Nous appuyant sur des témoignages de proches aidants de personnes atteintes de la maladie d’Alzheimer dans le cadre de la recherche Accmadial (Accompagnants des malades diagnostiqués Alzheimer)[1], nous proposons une réflexion sur les différentes dimensions du deuil des proches aidants à travers le langage et la reconnaissance de l’autre dans son identité, ce que Ricoeur (1990), repris par Benasayag (2008) nomme la « mêmeté ». Ces éléments nous amènent, en tenant compte de ce rapport à la vulnérabilité et de son effet sur les proches, à reconsidérer la relation non plus d’un point de vue de la maladie comme état organique lié à la perte et au manque, mais du point de vue d’un corps (Fleury, 2016; Canguilhem, 1966) et de la mémoire du corps comme possible langage dans la relation.

La maladie d’Alzheimer pour les proches aidants : l’impossible promesse

La maladie d’Alzheimer, chronique, longue et durable, est une maladie du temps (Gzil, 2014, p. 29) qui s’installe définitivement dans la vie, non seulement dans la vie de la personne atteinte dans son corps et son esprit, mais également dans celle de ses proches, particulièrement des proches aidants qui accompagnent et soutiennent au quotidien la personne malade.

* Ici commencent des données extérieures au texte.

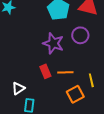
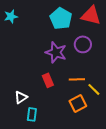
orange line: (65, 72) -> (77, 79), moved
yellow line: (91, 80) -> (94, 89), turned -32

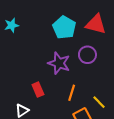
orange line: (77, 79) -> (72, 93), moved, turned -70
red rectangle: (48, 80) -> (38, 90), moved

Cette expérience de la maladie vécue par les proches, comme toute expérience de maladie, est singulière et se construit de manière progressive, notamment à travers les discours et diagnostics des professionnels de la santé qui, en qualité de médiateurs, annoncent la maladie et traduisent l’évolution des symptômes. Parmi les discours de professionnels attendus par les proches et la personne malade, celui de la guérison est un chaînon manquant de la relation de soin qui vient conditionner très largement la relation entre les proches aidants et la personne atteinte de la maladie d’Alzheimer, dont la fin est inévitable. « Cesser d’être malade, c’est guérir ou mourir. S’en remettre ou succomber à la maladie, telles sont les deux branches de l’alternative » (Marin, 2015, p. 19). Dans la maladie d’Alzheimer, cette impossible promesse qui éteint tout espoir de guérison intervient dans la vie des proches comme point de départ d’une redéfinition des contours d’une relation de soin à créer.

Je pense qu’on est tous comme si [hésitation] on est un petit peu suspendu. On a toute la tristesse du deuil, sans pouvoir faire complètement le deuil de ma mère.

Bénédicte[2], 56 ans

Le caractère multidimensionnel de la maladie, à travers les deuils progressifs et successifs des proches − « suspendus » à une issue connue et parfois attendue −, remet profondément en question le sentiment d’identité de la personne, sa reconnaissance et son altérité. Ces éléments nous renseignent pourtant sur des formes possibles de communication et de relation à l’autre, quand tout semble s’être détourné de l’être « tel qu’il est » pour « remettre en cause l’idée que la maladie d’Alzheimer est une forme de mort dans la vie » (Gzil, 2014, p. 65).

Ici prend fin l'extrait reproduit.